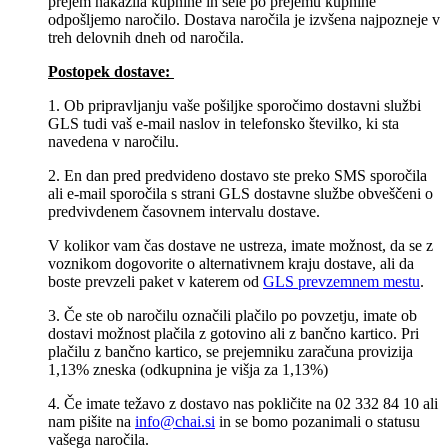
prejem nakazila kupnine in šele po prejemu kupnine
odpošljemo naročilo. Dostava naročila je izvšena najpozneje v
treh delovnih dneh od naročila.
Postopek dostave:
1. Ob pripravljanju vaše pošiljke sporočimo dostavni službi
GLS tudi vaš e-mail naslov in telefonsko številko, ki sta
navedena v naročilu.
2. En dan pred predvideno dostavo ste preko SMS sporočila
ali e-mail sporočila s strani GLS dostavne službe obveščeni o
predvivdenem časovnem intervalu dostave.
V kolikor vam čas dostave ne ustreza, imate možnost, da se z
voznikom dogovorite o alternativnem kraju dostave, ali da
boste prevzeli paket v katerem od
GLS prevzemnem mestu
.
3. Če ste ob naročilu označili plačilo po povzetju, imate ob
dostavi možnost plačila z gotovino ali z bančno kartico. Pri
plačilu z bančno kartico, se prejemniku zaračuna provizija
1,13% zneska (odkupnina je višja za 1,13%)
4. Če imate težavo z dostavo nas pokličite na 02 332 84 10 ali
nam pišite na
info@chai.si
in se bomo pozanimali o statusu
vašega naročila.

...

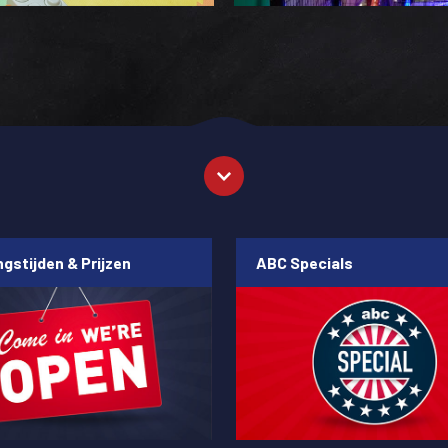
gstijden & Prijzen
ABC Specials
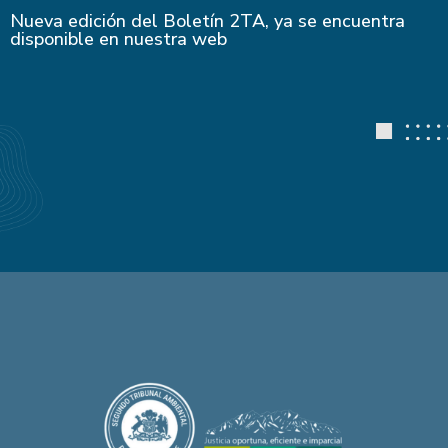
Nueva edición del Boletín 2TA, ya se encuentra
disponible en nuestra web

=== Work order ===
Once you find the line with "nam pišite na" in the entries above, output it and each line after it up to and including the line with "vašega naročila.", and nothing else.

=== Worked solution ===
nam pišite na
info@chai.si
in se bomo pozanimali o statusu
vašega naročila.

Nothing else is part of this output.